Konspirasi itu, susah dibuktikan namun aromanya bisa tercium. Politisi bermain culas, gampang dideteksi. Media Sosial cukup masif digunakan menyiar kabar.
Baru-baru ini, dalam Pilgub Sulsel, seorang tokoh kaliber nasional ikut kontestasi. Amunisi melimpah, sudah lama meng-endorse diri, dari kampung ke kampung keliling. Menarik simpati khalayak. Apalacur, namanya kadung rusak, masih tercium aroma cengkeh, minyak dan beras, dibenak pemilih. Dia pernah meringkuk dibalik jeruji besi.
*****
Kalau ditelusur cara Sandiaga jadi jutawan, kita akan terkesima, berjuang sedari muda, mengumpulkan aset berlimpah dari perusahaan-perusahaan yang bangkrut. Ditata ulang dan dijual kembali dengan harga tinggi. Sudah puluhan perusahaan direstrukturisasi dan dijual ke pasar. Â
Sebelum jadi pebisnis, Sandiaga malah melintang di berbagai perusaan mentereng, menaiki puncak karier kemudian tersungkur jadi penganggur. Dari pengalaman yang paripurna, kemudian berubah haluan jadi pebisnis tangguh.
Dari jejak yang pernah ditapaki, dari hulu ke hilir, Sandiaga bukan bagian dari politisi pemburu rente. Mengumpulkan kekayaan dari cara tidak benar. Moralitasnya teruji dan bukan bagian dari masalah klasik politisi di Indonesia. korupsi.
*****
Jelang penetapan Capres dan Cawapres, banyak prediksi di luar kira, kemudian terpilih memasuki arena. Pilihan Prabowo pada Sandiaga juga penuh polemik, tak disangka. Sebagai kompromi atas kebuntuan lobi. Resistensi membelah mitra koalisi, cawapres dari PKS-PAN ditentang oleh Demokrat, begitupun sebaliknya. Maka, pilihan rasional merangkul, jatuh pada Sandiaga.
Sayangnya, tersiar kabar dari tweet Andi Arief politisi Demokrat, duit berkardus jadi pemulus. Jumlahnya tidak main-main, 500 Milyar. Saat seluruh mata tertuju pada layar kaya, dengan cepat disambut dan dibincangkan di medsos. Banyak yang percaya, tapi tidak sedikit menggapnya fitnah.
Orang yang marah, biasanya logikanya kalut, emosinya memuncak, timbang lara, benar atau tidak soal belakang, yg penting apa yang diinginkan terlaksana. Dan petinggi demokrat sedang terjepit.
Tidak dipilihnya AHY jadi petaka, pengaruh ekor jas bisa berpengaruh pada suara Partai Demokrat di Pileg.
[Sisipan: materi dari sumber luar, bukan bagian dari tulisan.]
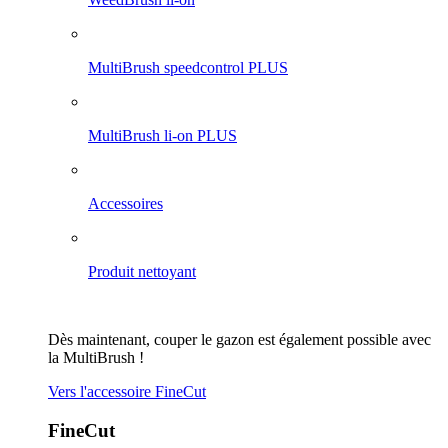
MultiBrush speedcontrol PLUS
MultiBrush li-on PLUS
Accessoires
Produit nettoyant
Dès maintenant, couper le gazon est également possible avec
la MultiBrush !
Vers l'accessoire FineCut
FineCut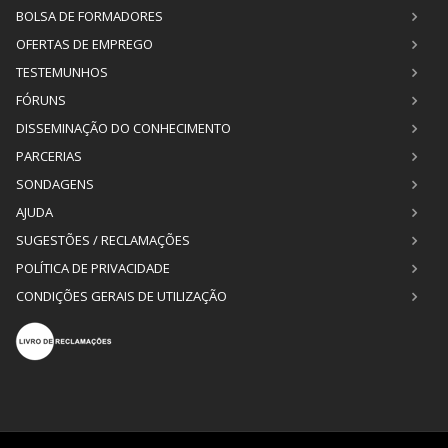
BOLSA DE FORMADORES
OFERTAS DE EMPREGO
TESTEMUNHOS
FÓRUNS
DISSEMINAÇÃO DO CONHECIMENTO
PARCERIAS
SONDAGENS
AJUDA
SUGESTÕES / RECLAMAÇÕES
POLÍTICA DE PRIVACIDADE
CONDIÇÕES GERAIS DE UTILIZAÇÃO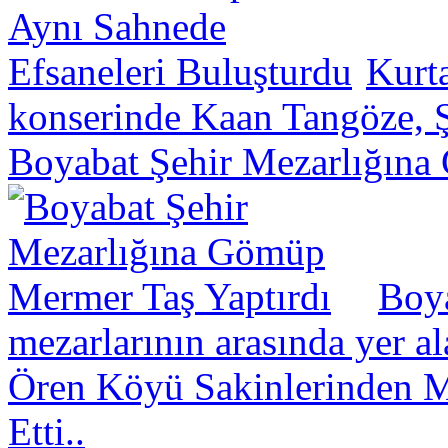
Kurt
konserinde Kaan Tangöze, Ş
Boyabat Şehir Mezarlığına
Boya
mezarlarının arasında yer a
Ören Köyü Sakinlerinden Mü
Etti..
Pilpres dan Pileg dihelat serentak, dengan majunya kader partai akan dapat limpahan suara dari pemilih. Dan AHY sebagai pewaris trah Cikeas harus diberi arena mematangkan diri.
Dalam kacamata penulis, siapun yang dipilih Prabowo dan itu bukan AHY, maka kabar mahar tetap digunakan menghantam.